Year of past OR future Camino
100 characters or fewer : see signature details
A hiking staff can do the same job in fast hiking -- but it's much harder to learn how to use one, and you also need to find one that's right for you, length, type of wood, etc.

The right length is about up to your armpit.

As to my own, it's a dried ash staff -- light, strong, and with just the right degree of flexibility and spring.

As to learning how to use it properly, well, took me 1,000 to 1,200 K to work that out ; or at my old hiking pace, using it 6-8 hours every day for about a month. The most difficult things to learn are proper balance, so you stop leaning into the staff ; then how to use both shoulders in your staff use.
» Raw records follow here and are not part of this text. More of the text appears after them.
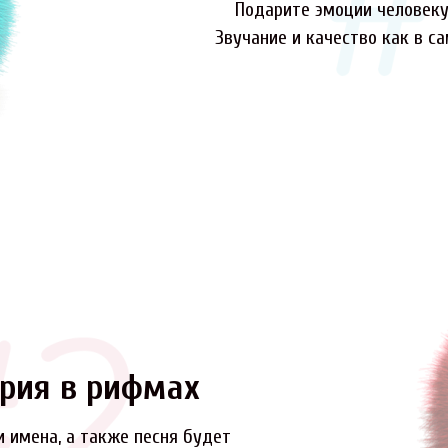
Подарите эмоции человеку,
Звучание и качество как в с
рия в рифмах
и имена, а также песня будет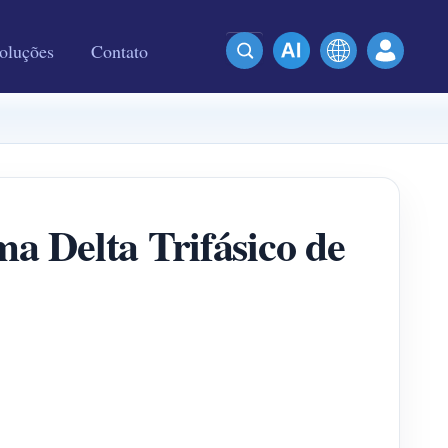
oluções
Contato
a Delta Trifásico de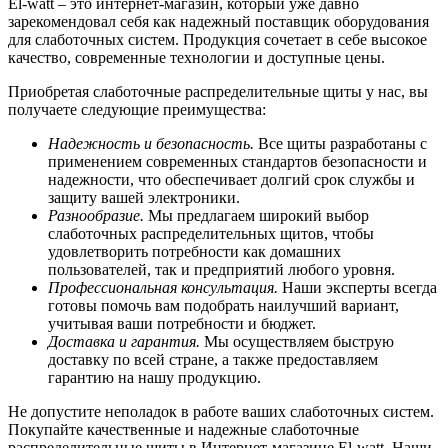
El-watt – это интернет-магазин, который уже давно
зарекомендовал себя как надежный поставщик оборудования
для слаботочных систем. Продукция сочетает в себе высокое
качество, современные технологии и доступные цены.
Приобретая слаботочные распределительные щиты у нас, вы
получаете следующие преимущества:
Надежность и безопасность.
Все щиты разработаны с
применением современных стандартов безопасности и
надежности, что обеспечивает долгий срок службы и
защиту вашей электроники.
Разнообразие.
Мы предлагаем широкий выбор
слаботочных распределительных щитов, чтобы
удовлетворить потребности как домашних
пользователей, так и предприятий любого уровня.
Профессиональная консультация.
Наши эксперты всегда
готовы помочь вам подобрать наилучший вариант,
учитывая ваши потребности и бюджет.
Доставка и гарантия.
Мы осуществляем быструю
доставку по всей стране, а также предоставляем
гарантию на нашу продукцию.
Не допустите неполадок в работе ваших слаботочных систем.
Покупайте качественные и надежные слаботочные
распределительные щиты в Интернет-магазине El-watt. Наши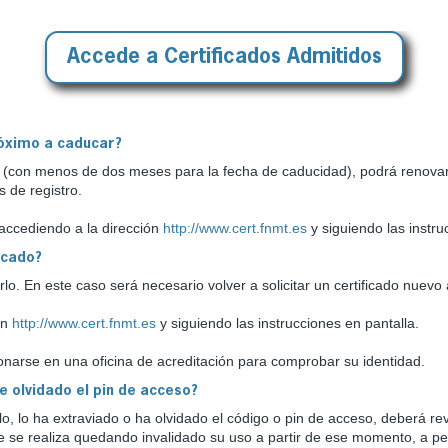
Accede a Certificados Admitidos
róximo a caducar?
car (con menos de dos meses para la fecha de caducidad), podrá renovar
 de registro.
 accediendo a la dirección
http://www.cert.fnmt.es
y siguiendo las instru
ucado?
arlo. En este caso será necesario volver a solicitar un certificado nuevo 
ón
http://www.cert.fnmt.es
y siguiendo las instrucciones en pantalla.
sonarse en una oficina de acreditación para comprobar su identidad.
e olvidado el pin de acceso?
o, lo ha extraviado o ha olvidado el código o pin de acceso, deberá revo
n que se realiza quedando invalidado su uso a partir de ese momento, a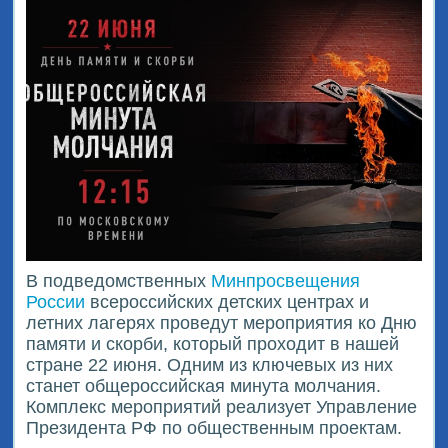
В подведомственных
Минпросвещения
России
всероссийских детских центрах и
летних лагерях проведут мероприятия ко Дню
памяти и скорби, который проходит в нашей
стране 22 июня. Одним из ключевых из них
станет общероссийская минута молчания.
Комплекс мероприятий реализует Управление
Президента РФ по общественным проектам.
One mistake most people make (and indeed many staff makers) is to hold the thicker end, and plant the thinner end on the path. Except the thicker end gets you more traction and a better grip on the terrain ; so instead you need to hold it by the thinner end.
 

RJM

Veteran Member
Year of past OR future Camino
A few times
I walked two Camino's before trying out trekking poles. Now I wouldn't walk one without them. I walk faster and more efficient with them. They're a good workout for my hands and arms. Lessen the impact on my knees and helps balance me on downhills. Not to mention they saved my ass from a mean Rottweiler on the Portuguese. Both poles held tightly together and coming down across his haunches changed his mind about trying to take a bite out of a peregrino.
I don't care for the single wooden staff bit, shades of Gandalf Lord of the Rings lol. Just not as efficient for me and harder to stow away when walking through crowded towns and cities like Burgos, Pamplona etc.
 

JamesVT

Active Member
Year of past OR future Camino
Camino Frances 2019
When I started using my Pacerpoles I experienced the same thing - I once set a new pilgrim landspeed record (for me at least) from Astorga to Rabanal, so I arrived before Gaucelmo had even opened! Then the next day I used them as rocket boosters to get me up the hill, and then handbrakes to get me safely down on the other side ... But I soon had to learn to slow the pace down, and started by stopping more often and looking around, taking photos etc. Enjoy your learning curve!
I also walked with Pacerpoles which really helped my two replaced knees and one replaced hip manage the distance and ups and downs on the way. The only down side of Pacerpoles, a small thing, is that they can be a bit tricky to lean against a wall because of the the shape of the hand holds. Not a bit deal. One other thing with any set of trekking poles is that they may be in the way if you want to stop and take photos with a camera or phone. But, friends, trekking poles in my opinion are just great for helping with one's pack load and distance. Highly recommended. I wish I was out on the Camino right now, using them.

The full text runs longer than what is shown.